[Date Prev][Date Next][Thread Prev][Thread Next][Date Index][Thread Index]

Re: John Chadwick (Linear B) of corpus size. Comments invited.



    > [Rene:] If the binary encoding is done without loss of
    > information (which would be fair), one needs two more symbols: a
    > character space and a word space.
    
Um, not really. The word separator would be coded in binary just 
like any letter. As for character separators, they are
not needed if one uses a fixed-length code (e.g. ascii), or
any of a number of self-delimiting codes.

    > Then, any child will see that instead of 4 symbols, there really
    > are N+2 macro-symbols, and one is back to square 1.
    
Well, but how would one know that certain groups of characters are
really macro-characters, before deciphering the script?

    > [Andras:] The formula may not be as wrong as everybody here
    > seems to suppose... First, it should be taken to apply only to
    > "NYN" type languages.
    > 
    > The 0th step of the analysis is to arrange the symbols in
    > frequency order. The 1st step is to construct a grid of what can
    > follow what. ... we need n^2 data points (actually, some
    > constant time n^2 is better) ...
    
This analysis assumes a cryptographic-style attack based on digraph
frequencies. But my impression is that decipherment of known natural
languages with unknown scripts (my "NYN" case) hardly happen that way.
For one thing, the frequencies of letters --- not to mention digrams
--- are strongly affected by subject matter and spelling anomalies,
which are the rule in ancient texts. 

Unfortunately there don't seem to be many historical examples of pure
NYN decipherment to go by. In most cases (Egyptian, Cuneiform, Maya,
Hittite), decipherment relied heavily on "cribs", i.e. on some
information about the meaning of the text. 
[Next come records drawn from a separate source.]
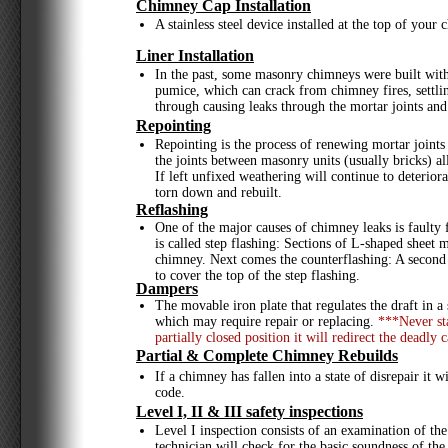
Chimney Cap Installation
A stainless steel device installed at the top of yo
Liner Installation
In the past, some masonry chimneys were built withou
pumice, which can crack from chimney fires, settling
through causing leaks through the mortar joints and
Repointing
Repointing is the process of renewing mortar joint
the joints between masonry units (usually bricks) a
If left unfixed weathering will continue to deterior
torn down and rebuilt.
Reflashing
One of the major causes of chimney leaks is faulty 
is called step flashing: Sections of L-shaped sheet 
chimney. Next comes the counterflashing: A second
to cover the top of the step flashing.
Dampers
The movable iron plate that regulates the draft in 
which may require repair or replacing.
***Never sta
partially closed position it will redirect the dead
Partial & Complete Chimney Rebuilds
If a chimney has fallen into a state of disrepair it
code.
Level I, II & III safety inspections
Level I inspection consists of an examination of the
technician will check for the basic soundness of the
Perhaps Linear B is one legitimate example of crib-less NYN
decipherment? But, in that specific case, I believe that the solution
was found by successfully guessing the structure of some sentences,
and identifying some characteristic morphological elements ---
particles, inflections, connective verbs, whatever. From that Ventris
got tentative values for some letters, which then made it possible to
identify other non-function words. Is this account correct?

For this approach, one needs a corpus that is just long enough to
display recognizable morphological regularities. I don't see how this
parameter could be related to the alphabet's size (except that the
approach would not work well with a logographic script).

All the best,

--stolfi